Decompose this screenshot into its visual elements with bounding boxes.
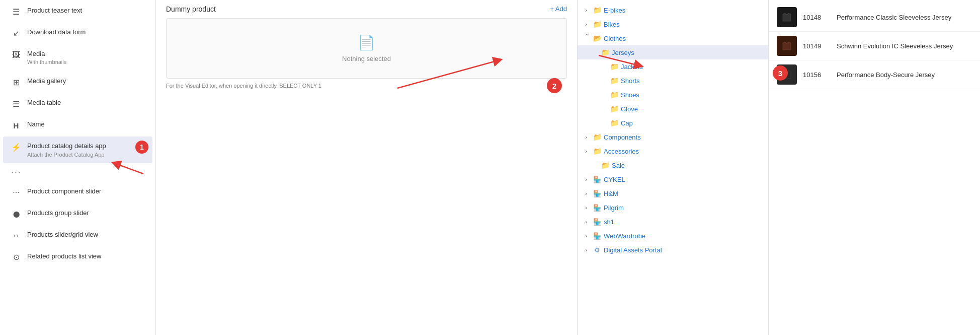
tree-item-jerseys[interactable]: 📁 Jerseys — [578, 45, 768, 59]
product-box: 📄 Nothing selected — [166, 18, 567, 79]
chevron-right-icon: › — [582, 132, 591, 142]
product-name: Performance Body-Secure Jersey — [837, 71, 972, 79]
tree-item-label: Accessories — [604, 148, 639, 155]
store-icon: 🏪 — [593, 203, 602, 212]
tree-item-label: Shoes — [621, 91, 639, 99]
sidebar-item-label: Download data form — [27, 28, 86, 37]
tree-item-digital-assets-portal[interactable]: › ⚙ Digital Assets Portal — [578, 243, 768, 257]
tree-item-label: H&M — [604, 190, 618, 197]
sidebar-item-label: Products slider/grid view — [27, 230, 98, 239]
store-icon: 🏪 — [593, 175, 602, 184]
sidebar-item-products-group-slider[interactable]: ⬤ Products group slider — [3, 204, 152, 224]
tree-item-bikes[interactable]: › 📁 Bikes — [578, 17, 768, 31]
product-row-10148[interactable]: 10148 Performance Classic Sleeveless Jer… — [769, 3, 980, 32]
tree-item-webwardrobe[interactable]: › 🏪 WebWardrobe — [578, 229, 768, 243]
sidebar-item-label: Related products list view — [27, 252, 101, 261]
product-id: 10148 — [803, 14, 831, 21]
tree-item-label: Cap — [621, 119, 633, 127]
tree-item-pilgrim[interactable]: › 🏪 Pilgrim — [578, 200, 768, 215]
hint-text: For the Visual Editor, when opening it d… — [166, 83, 567, 89]
tree-item-clothes[interactable]: › 📂 Clothes — [578, 31, 768, 45]
sidebar-item-product-catalog-details-app[interactable]: ⚡ Product catalog details app Attach the… — [3, 137, 152, 163]
arrows-icon: ↔ — [11, 231, 21, 241]
product-row-10156[interactable]: 10156 Performance Body-Secure Jersey — [769, 60, 980, 89]
store-icon: 🏪 — [593, 189, 602, 198]
chevron-right-icon: › — [582, 245, 591, 254]
tree-panel: › 📁 E-bikes › 📁 Bikes › 📂 Clothes 📁 Jers… — [578, 0, 769, 335]
tree-item-label: Sale — [612, 162, 625, 169]
chevron-right-icon: › — [582, 217, 591, 226]
chevron-right-icon: › — [582, 6, 591, 15]
sidebar-item-label: Media — [27, 49, 66, 58]
tree-item-jackets[interactable]: 📁 Jackets — [578, 59, 768, 74]
spacer — [590, 161, 599, 170]
spacer — [599, 118, 608, 127]
tree-item-sale[interactable]: 📁 Sale — [578, 158, 768, 172]
tree-item-label: Jackets — [621, 63, 643, 71]
products-panel: 3 10148 Performance Classic Sleeveless J… — [769, 0, 980, 335]
circle-icon: ⬤ — [11, 209, 21, 219]
annotation-badge-1: 1 — [135, 141, 148, 154]
chevron-right-icon: › — [582, 147, 591, 156]
tree-item-hm[interactable]: › 🏪 H&M — [578, 186, 768, 200]
tree-item-label: Glove — [621, 105, 638, 113]
sidebar: ☰ Product teaser text ↙ Download data fo… — [0, 0, 156, 335]
tree-item-label: Components — [604, 133, 641, 141]
folder-icon: 📁 — [610, 118, 619, 127]
tree-item-e-bikes[interactable]: › 📁 E-bikes — [578, 3, 768, 17]
nothing-selected-text: Nothing selected — [342, 55, 391, 62]
lightning-icon: ⚡ — [11, 142, 21, 152]
tree-item-cap[interactable]: 📁 Cap — [578, 116, 768, 130]
tree-item-label: sh1 — [604, 218, 614, 226]
sidebar-item-product-teaser-text[interactable]: ☰ Product teaser text — [3, 1, 152, 22]
add-button[interactable]: + Add — [550, 5, 567, 13]
sidebar-item-media[interactable]: 🖼 Media With thumbnails — [3, 44, 152, 71]
product-row-10149[interactable]: 10149 Schwinn Evolution IC Sleeveless Je… — [769, 32, 980, 60]
tree-item-sh1[interactable]: › 🏪 sh1 — [578, 215, 768, 229]
tree-item-label: E-bikes — [604, 7, 625, 14]
name-icon: H — [11, 120, 21, 130]
product-id: 10156 — [803, 71, 831, 79]
tree-item-glove[interactable]: 📁 Glove — [578, 102, 768, 116]
spacer — [599, 104, 608, 113]
sidebar-item-name[interactable]: H Name — [3, 115, 152, 136]
folder-icon: 📁 — [593, 20, 602, 29]
sidebar-item-sublabel: With thumbnails — [27, 58, 66, 65]
tree-item-label: Pilgrim — [604, 204, 624, 212]
sidebar-item-download-data-form[interactable]: ↙ Download data form — [3, 23, 152, 43]
folder-icon: 📁 — [610, 76, 619, 85]
product-label: Dummy product — [166, 5, 567, 13]
folder-icon: 📁 — [610, 104, 619, 113]
sidebar-item-label: Media gallery — [27, 77, 66, 86]
table-icon: ☰ — [11, 99, 21, 109]
product-id: 10149 — [803, 42, 831, 50]
sidebar-item-label: Product component slider — [27, 187, 101, 196]
sidebar-dots-1: ··· — [3, 164, 152, 181]
store-icon: 🏪 — [593, 231, 602, 240]
tree-item-cykel[interactable]: › 🏪 CYKEL — [578, 172, 768, 186]
sidebar-item-label: Media table — [27, 98, 61, 107]
sidebar-item-product-component-slider[interactable]: ··· Product component slider — [3, 182, 152, 203]
tree-item-components[interactable]: › 📁 Components — [578, 130, 768, 144]
spacer — [590, 48, 599, 57]
product-thumbnail — [777, 64, 797, 85]
folder-icon: 📁 — [610, 90, 619, 99]
spacer — [599, 62, 608, 71]
product-thumbnail — [777, 7, 797, 27]
tree-item-shoes[interactable]: 📁 Shoes — [578, 88, 768, 102]
tree-item-label: CYKEL — [604, 176, 625, 183]
folder-open-icon: 📂 — [593, 34, 602, 43]
tree-item-label: Jerseys — [612, 49, 634, 56]
chevron-down-icon: › — [582, 34, 591, 43]
sidebar-item-media-gallery[interactable]: ⊞ Media gallery — [3, 72, 152, 92]
spacer — [599, 90, 608, 99]
tree-item-label: Shorts — [621, 77, 640, 85]
sidebar-item-related-products-list-view[interactable]: ⊙ Related products list view — [3, 247, 152, 267]
sidebar-item-media-table[interactable]: ☰ Media table — [3, 93, 152, 114]
download-icon: ↙ — [11, 28, 21, 38]
tree-item-shorts[interactable]: 📁 Shorts — [578, 74, 768, 88]
tree-item-accessories[interactable]: › 📁 Accessories — [578, 144, 768, 158]
sidebar-item-products-slider-grid-view[interactable]: ↔ Products slider/grid view — [3, 225, 152, 246]
chevron-right-icon: › — [582, 20, 591, 29]
target-icon: ⊙ — [11, 252, 21, 262]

--*--

Work order: Could you report every line of the material that contains the string "Shoes"?

Solved exercise:
tree-item-label: Shoes — [621, 91, 639, 99]
tree-item-shoes[interactable]: 📁 Shoes — [578, 88, 768, 102]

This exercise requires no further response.